WORK REQUEST: Provide a verbatim copy of all the records below, leaving the images out.

[Records from a dataset]
┌──

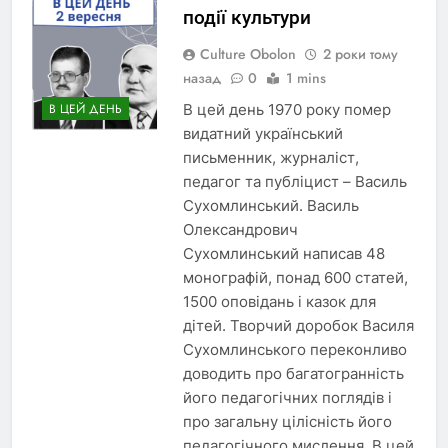
події культури
Culture Obolon
2 роки тому
назад
0
1 mins
В цей день 1970 року помер
В ЦЕЙ ДЕНЬ
видатний український
письменник, журналіст,
педагог та публіцист – Василь
Сухомлинський. Василь
Олександрович
Сухомлинський написав 48
монографій, понад 600 статей,
1500 оповідань і казок для
дітей. Творчий доробок Василя
Сухомлинського переконливо
доводить про багатогранність
його педагогічних поглядів і
про загальну цілісність його
педагогічного мислення. В цей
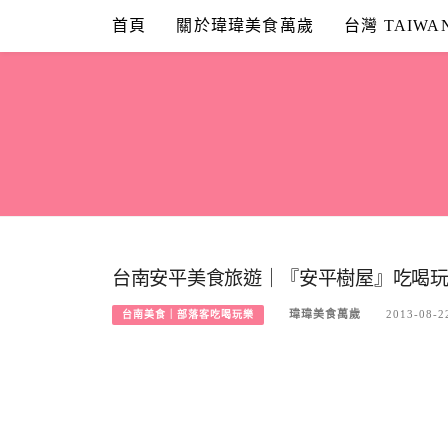
Skip
首頁
關於瑋瑋美食萬歲
台灣 TAIWA
to
content
台南安平美食旅遊｜『安平樹屋』吃喝玩樂
瑋瑋美食萬歲
2013-08-2
台南美食｜部落客吃喝玩樂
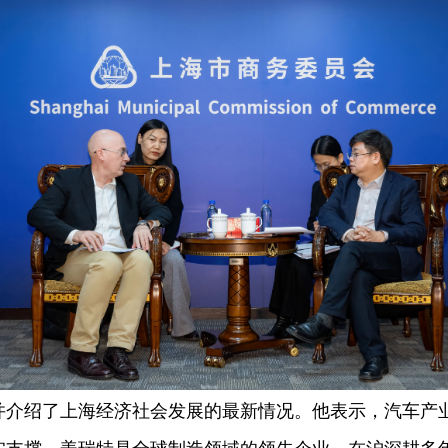
绍了上海经济社会发展的最新情况。他表示，汽车产业
实支撑。盖瑞特是全球制造领域的领先企业，在沪深耕多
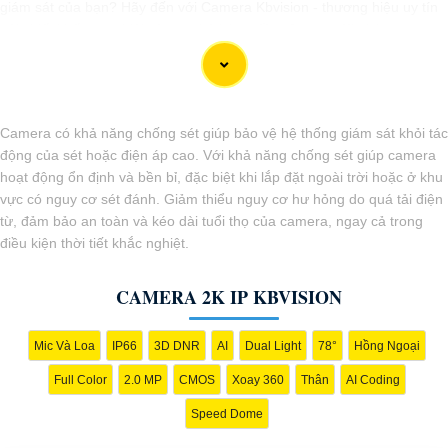
giám sát của bạn? Hãy đến với Camera Kbvision - thương hiệu uy tín
với chiết khấu cao. Với công nghệ hàng đầu, Camera Kbvision mang
đến cho bạn hình ảnh chất lượng cao, rõ nét và độ tin cậy cao. Đừng
để bất kỳ sự cố nào xảy ra mà không có sự giám sát chuyên nghiệp.
Hãy đầu tư vào Camera Kbvision và yên tâm bảo vệ gia đình và tài
sản của bạn ngay hôm nay!"
Camera có khả năng chống sét giúp bảo vệ hệ thống giám sát khỏi tác
Bạn có thể điều chỉnh và thêm vào nội dung trên để phù hợp với nhu
động của sét hoặc điện áp cao. Với khả năng chống sét giúp camera
cầu cụ thể của bạn. Chúc bạn thành công!
hoạt động ổn định và bền bỉ, đặc biệt khi lắp đặt ngoài trời hoặc ở khu
vực có nguy cơ sét đánh. Giảm thiểu nguy cơ hư hỏng do quá tải điện
từ, đảm bảo an toàn và kéo dài tuổi thọ của camera, ngay cả trong
điều kiện thời tiết khắc nghiệt.
CAMERA 2K IP KBVISION
Mic Và Loa
IP66
3D DNR
AI
Dual Light
78°
Hồng Ngoại
Full Color
2.0 MP
CMOS
Xoay 360
Thân
AI Coding
Speed Dome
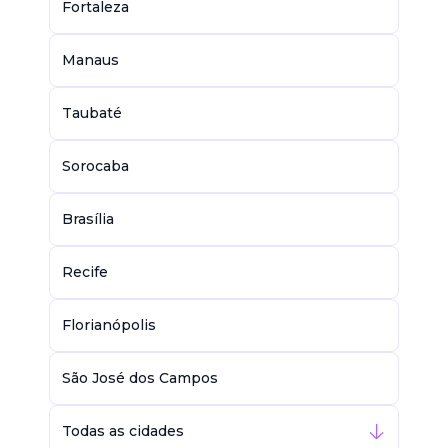
Fortaleza
Manaus
Taubaté
Sorocaba
Brasília
Recife
Florianópolis
São José dos Campos
Todas as cidades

└──

EXERCISE ANSWER:
події культури
Culture Obolon
2 роки тому
назад
0
1 mins
В цей день 1970 року помер
В ЦЕЙ ДЕНЬ
видатний український
письменник, журналіст,
педагог та публіцист – Василь
Сухомлинський. Василь
Олександрович
Сухомлинський написав 48
монографій, понад 600 статей,
1500 оповідань і казок для
дітей. Творчий доробок Василя
Сухомлинського переконливо
доводить про багатогранність
його педагогічних поглядів і
про загальну цілісність його
педагогічного мислення. В цей
Skip
首頁
關於瑋瑋美食萬歲
台灣 TAIWA
to
content
台南安平美食旅遊｜『安平樹屋』吃喝玩樂
瑋瑋美食萬歲
2013-08-2
台南美食｜部落客吃喝玩樂
绍了上海经济社会发展的最新情况。他表示，汽车产业
实支撑。盖瑞特是全球制造领域的领先企业，在沪深耕多
giám sát của bạn? Hãy đến với Camera Kbvision - thương hiệu uy tín
với chiết khấu cao. Với công nghệ hàng đầu, Camera Kbvision mang
đến cho bạn hình ảnh chất lượng cao, rõ nét và độ tin cậy cao. Đừng
để bất kỳ sự cố nào xảy ra mà không có sự giám sát chuyên nghiệp.
Hãy đầu tư vào Camera Kbvision và yên tâm bảo vệ gia đình và tài
sản của bạn ngay hôm nay!"
Camera có khả năng chống sét giúp bảo vệ hệ thống giám sát khỏi tác
Bạn có thể điều chỉnh và thêm vào nội dung trên để phù hợp với nhu
động của sét hoặc điện áp cao. Với khả năng chống sét giúp camera
cầu cụ thể của bạn. Chúc bạn thành công!
hoạt động ổn định và bền bỉ, đặc biệt khi lắp đặt ngoài trời hoặc ở khu
vực có nguy cơ sét đánh. Giảm thiểu nguy cơ hư hỏng do quá tải điện
từ, đảm bảo an toàn và kéo dài tuổi thọ của camera, ngay cả trong
điều kiện thời tiết khắc nghiệt.
CAMERA 2K IP KBVISION
Mic Và Loa
IP66
3D DNR
AI
Dual Light
78°
Hồng Ngoại
Full Color
2.0 MP
CMOS
Xoay 360
Thân
AI Coding
Speed Dome
Fortaleza
Manaus
Taubaté
Sorocaba
Brasília
Recife
Florianópolis
São José dos Campos
Todas as cidades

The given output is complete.